PROBLEM TO SOLVE = Output each line from the one that contains "Costa Smeralda" to the final line of the data below, exactly, and include nothing else.

GIVEN ENTRIES =
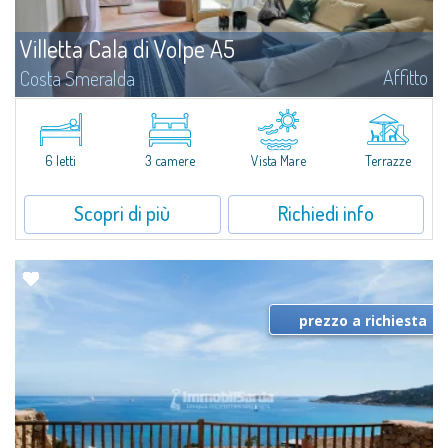
Villetta Cala di Volpe A5
Affitto
Costa Smeralda
​Nuova elegante villetta inserita in un complesso residenziale di recente
costruzione a due passi da Porto Cervo, affacciato sulla rinomata baia di
Cala di Volpe, con piscina condominiale, servizi e aree verdi...
6 letti
3 camere
Vista Mare
Terrazze
Scopri di più
Richiedi info
prezzo a richiesta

TASK RESULT =
Costa Smeralda
​Nuova elegante villetta inserita in un complesso residenziale di recente
costruzione a due passi da Porto Cervo, affacciato sulla rinomata baia di
Cala di Volpe, con piscina condominiale, servizi e aree verdi...
6 letti
3 camere
Vista Mare
Terrazze
Scopri di più
Richiedi info
prezzo a richiesta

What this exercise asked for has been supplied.